I’ll let Scott tell you about density, because the best answer I could give would be ‘makes the reverb more or less dense’ which I suspect you’ll find less than useful!

Regarding the sidechain : the gate works on the wet signal, but the sidechain that determines the opening/closing of the gate can be triggered from several places. Lets take the example of using Verbiage for doing a big 80s gated snare*, since that seems to be a popular use for the plugin:

  • dry - Back in the day, the engineer would roll up the sleeves on his linen suit and make his gated reverb by splitting the signal that he sent to the reverb unit and also sending it to the sidechain of the gate that he’d placed after that reverb. So, no matter what settings he made on the reverb unit, the reverb gating would always be triggered by the dry snare sound. He would set a fairly low threshold and then use the ‘hold’ control on the gate to vary the length of his reverb ‘bash’ in a consistent and predicable way, judged to work well with the tempo of the track. This technique has previously been an effort to recreate with plugins, and even impossible on some hosts. With Verbiage its easy, just set the gate detect to ‘dry’, short attack and release, and work that hold control.
  • wet - This is much the same as putting a normal gate after the reverb. The gate’s opening and closing is determined by the wet signal, so your carefully adjusted gate time and threshold settings will need to be adjusted if, at a later time, you tweak the settings of the reverb. You can (more or less) achieve your gated snare this way, it’ll just be a bit fiddly and annoying to set up. If, on the the other hand, you just want to gate the reverb so it doesn’t wash over quiet sections of the track, using the ‘wet’ setting will work nicely.
  • sidechain - the signal appearing at Verbiage’s sidechain input (inputs 3&4) will be used to gate the reverb. Use for special effects or (after some creative routing within your host) when you are using verbiage in series after a plugin that may reduce your chances of getting a clear trigger signal for the ‘dry’ setting. Returning to our gated snare example, this might be putting a compressor and/or distortion before verbiage for extra machine-like uniformity to your ‘bash’ (if you like that sort of thing), and then manually routing the dry snare signal to Verbiage’s sidechain input to do the triggering.

I hope that helps!

*WARNING : Using gated snare sounds can make some people hate you.
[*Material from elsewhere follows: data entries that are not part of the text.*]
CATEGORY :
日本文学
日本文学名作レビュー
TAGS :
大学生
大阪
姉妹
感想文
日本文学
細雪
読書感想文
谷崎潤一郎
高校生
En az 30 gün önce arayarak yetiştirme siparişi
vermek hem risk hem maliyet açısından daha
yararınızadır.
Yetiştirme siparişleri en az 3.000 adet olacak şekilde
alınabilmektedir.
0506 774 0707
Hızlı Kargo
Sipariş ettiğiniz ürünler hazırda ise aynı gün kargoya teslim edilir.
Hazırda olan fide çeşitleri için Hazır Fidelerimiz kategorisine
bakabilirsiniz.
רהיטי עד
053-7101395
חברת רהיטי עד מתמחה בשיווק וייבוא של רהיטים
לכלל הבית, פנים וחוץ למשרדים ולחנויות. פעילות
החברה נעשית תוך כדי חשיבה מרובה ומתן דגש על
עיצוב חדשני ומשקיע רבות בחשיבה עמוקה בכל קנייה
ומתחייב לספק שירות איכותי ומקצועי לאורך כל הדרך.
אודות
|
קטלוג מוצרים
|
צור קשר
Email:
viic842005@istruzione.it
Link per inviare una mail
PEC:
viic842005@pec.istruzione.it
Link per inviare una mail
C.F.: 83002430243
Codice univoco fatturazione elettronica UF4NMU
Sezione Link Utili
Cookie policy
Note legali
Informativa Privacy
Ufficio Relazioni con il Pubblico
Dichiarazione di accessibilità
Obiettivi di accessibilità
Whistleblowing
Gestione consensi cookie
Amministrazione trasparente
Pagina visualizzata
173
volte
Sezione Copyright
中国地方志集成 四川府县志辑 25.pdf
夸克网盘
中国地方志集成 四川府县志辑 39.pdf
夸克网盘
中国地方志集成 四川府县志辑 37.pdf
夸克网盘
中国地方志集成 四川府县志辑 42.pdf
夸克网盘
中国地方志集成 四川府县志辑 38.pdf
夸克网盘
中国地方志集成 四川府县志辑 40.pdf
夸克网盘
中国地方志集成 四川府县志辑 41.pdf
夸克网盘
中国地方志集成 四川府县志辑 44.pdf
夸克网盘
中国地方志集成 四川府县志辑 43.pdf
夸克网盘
For the short technical answer, changing the density affects the number of comb and allpass filters that make up the reverb. Higher density = more filters = more complex reverberation, but ALSO = more CPU use.

If you’re looking for simple room emulation, try 1 or 2…you might not like the sound soloed, but it may just be the thing when it sits in the mix. You’ll definitely like the lower CPU hit.

Scott

Hi, Scott and White Tie,
many thanks for the detailed und very helpfull informations I got !!

Rainer

Hi,
sometimes you don’t need a gated reverb and so on some reverbs you can switch off the gate.
In Verbiage you can’t. But I suppose the gate is switched off, when you turn the four faders to their minimum and set detect to dry.
Is that correct?
Rainer

When the gate threshold is pulled all the way down (-90 dB) the gate turns off altogether. It doesn’t particularly matter what the other gate parameters are set to.

Scott

Hi,

Is Verbiage “true” stereo & does it have any Plate algorithm ?

Thanks.
B

Yes, Verbiage is true stereo in that it has totally independent processing chains, although maybe you’d want to call it dual mono. That being said, you can use the early reflections, input l/r blend, and output width controls to blend the inputs and outputs so that each side of the reverb contains more or less cross-bleed from the opposite side, yielding pretty much any variation of mono, dual mono, or stereo that you’d like.

Asking whether it has a plate “algorithm” doesn’t really apply, since it’s not really physically modeling any particular piece of hardware, but using the appropriate combinations of number of filters and size parameters can yield a pretty decent plate sound.

I hope that helps,

Scott

Why not calling it “-inf” then (instead of -90 dB)?

Because I’m afraid of infinite space.